- 2 tablespoons rice vinegar
- 2 tablespoons tamari (or soy sauce)
- 2 tablespoons no-sugar-added almond butter
- 2 tablespoons toasted sesame oil
- 2 tablespoons pure maple syrup
- 1- inch piece of fresh ginger (peeled and grated or minced)
- 1/4 teaspoon crushed red pepper flakes
- 1 (8-ounce or 227g) block of tempeh
- 2 medium carrots, cut into matchstick pieces
- 1 medium red bell pepper, cut into thin strips
- 1 cup shredded Napa cabbage
- 1 bunch of scallions (green parts only; the white parts are not low FODMAP)
- 1/4 cup chopped fresh cilantro
- 1/4 cup sunflower seeds
- 1 tablespoon sesame seeds
- 2 tablespoons tahini
- 1/2 tablespoon tamari (or soy sauce)
- 1 tablespoon rice vinegar
- 1 tablespoon toasted sesame oil
- 1 teaspoon pure maple syrup
- Cooked brown rice
- Steam the tempeh (optional): Place the block of tempeh in a steamer basket and steam for 10 minutes. This step helps remove the bitter taste characteristic of tempeh. Slice the steamed tempeh into 8 pieces.
- Prepare the tempeh marinade: Whisk together all of the marinade ingredients in a shallow dish or pie plate until smooth. Add the tempeh pieces and coat thoroughly in the marinade. Refrigerate for at least 2 hours or up to overnight.

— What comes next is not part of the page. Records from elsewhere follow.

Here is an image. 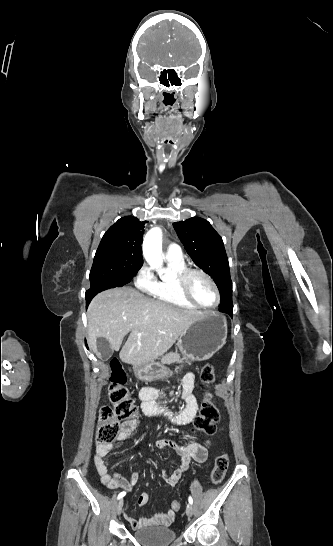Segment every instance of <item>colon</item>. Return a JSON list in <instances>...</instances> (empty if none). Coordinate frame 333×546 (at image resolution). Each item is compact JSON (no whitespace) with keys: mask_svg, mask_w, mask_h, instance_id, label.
I'll return each instance as SVG.
<instances>
[{"mask_svg":"<svg viewBox=\"0 0 333 546\" xmlns=\"http://www.w3.org/2000/svg\"><path fill=\"white\" fill-rule=\"evenodd\" d=\"M110 386L109 398L111 405L101 408L99 424L96 432L97 445H108L113 443L120 431L122 421L136 419L139 409L126 387V373L117 360L110 363ZM215 379L214 367L206 364L200 371V380L204 385L211 384ZM219 420V411L211 401L209 393L206 394L199 414L194 420V431L197 433L212 435L215 432V425ZM229 459L226 454L219 455L214 463L210 474L212 484L222 482L227 472ZM173 511H179L181 503L174 500L171 504Z\"/></svg>","mask_w":333,"mask_h":546,"instance_id":"1","label":"colon"}]
</instances>
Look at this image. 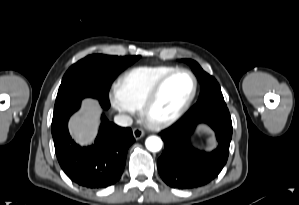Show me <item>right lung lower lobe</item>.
I'll return each mask as SVG.
<instances>
[{
  "label": "right lung lower lobe",
  "instance_id": "98d812e1",
  "mask_svg": "<svg viewBox=\"0 0 299 205\" xmlns=\"http://www.w3.org/2000/svg\"><path fill=\"white\" fill-rule=\"evenodd\" d=\"M106 110L109 101H100ZM78 101L53 115L52 136L58 162L66 175L75 183L91 188H105L121 177L129 146L135 141L130 128L109 122L102 115L95 143L80 147L68 132V119L80 108Z\"/></svg>",
  "mask_w": 299,
  "mask_h": 205
}]
</instances>
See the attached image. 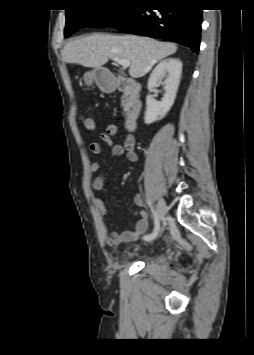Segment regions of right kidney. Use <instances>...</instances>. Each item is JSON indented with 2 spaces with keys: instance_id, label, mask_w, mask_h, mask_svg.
<instances>
[{
  "instance_id": "1",
  "label": "right kidney",
  "mask_w": 254,
  "mask_h": 355,
  "mask_svg": "<svg viewBox=\"0 0 254 355\" xmlns=\"http://www.w3.org/2000/svg\"><path fill=\"white\" fill-rule=\"evenodd\" d=\"M181 72L182 62L178 58L164 59L154 68L148 80V90L153 92L155 87L159 85L161 78L168 73L164 81L166 92L161 101L156 100L151 95H147L144 116L146 124H151L166 116L175 101Z\"/></svg>"
}]
</instances>
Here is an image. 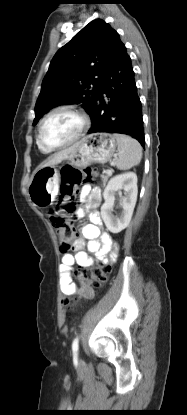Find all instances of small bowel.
I'll return each instance as SVG.
<instances>
[{
    "label": "small bowel",
    "mask_w": 187,
    "mask_h": 415,
    "mask_svg": "<svg viewBox=\"0 0 187 415\" xmlns=\"http://www.w3.org/2000/svg\"><path fill=\"white\" fill-rule=\"evenodd\" d=\"M81 199L87 203L86 207L77 210V216L82 218L89 213L90 223L84 225L71 245L72 253H65L60 264V288L64 295L70 296L76 293L73 282L72 267L77 264L80 267H89L94 260L90 254L102 261H114L117 257L118 244L113 237L102 230V219L98 206L102 202V191L99 187L84 185L80 189ZM85 247L87 251H85Z\"/></svg>",
    "instance_id": "1"
}]
</instances>
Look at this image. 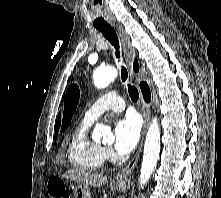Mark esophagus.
Masks as SVG:
<instances>
[{"label": "esophagus", "mask_w": 221, "mask_h": 198, "mask_svg": "<svg viewBox=\"0 0 221 198\" xmlns=\"http://www.w3.org/2000/svg\"><path fill=\"white\" fill-rule=\"evenodd\" d=\"M116 28H117V31H118L119 36L121 38V41H122L124 58H125V61L129 67V70H130L131 79L133 80L134 84L138 87V79L135 76V74L133 72V67H132L133 60H134V50L132 48L130 39L121 26L117 25ZM141 112H142V115L144 118V124H143V131H142V136H141V141H140L139 147H138L137 152L135 153L134 157L128 163V165L123 170H121L116 176H114V178L112 180L114 183L124 182L127 179V177L133 172V170L136 167L137 162L140 158V154L142 152V147H143L144 137H145L147 128L149 126L150 116H151L150 107L143 105L142 99H141Z\"/></svg>", "instance_id": "esophagus-1"}]
</instances>
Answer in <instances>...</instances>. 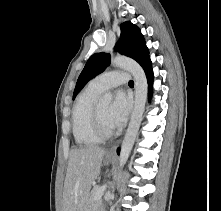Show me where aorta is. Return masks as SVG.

- Bake the tempeh: Preheat the oven to 375°F (or 190°C). Place the tempeh in an ovenproof dish or on top of a baking sheet and bake for 12-15 minutes, then flip the pieces over and bake for another 5-10 minutes.
- Prepare the veggie slaw: Combine the sliced carrots, bell pepper, Napa cabbage, scallions, and cilantro in a bowl. Top with the sunflower seeds and sesame seeds.
- Make the dressing: In a small bowl, whisk together all of the ingredients until smooth. Pour the dressing over the vegetables and toss well to coat all of the vegetables.
- Serve the veggie slaw over the cooked brown rice and with the baked tempeh pieces on top.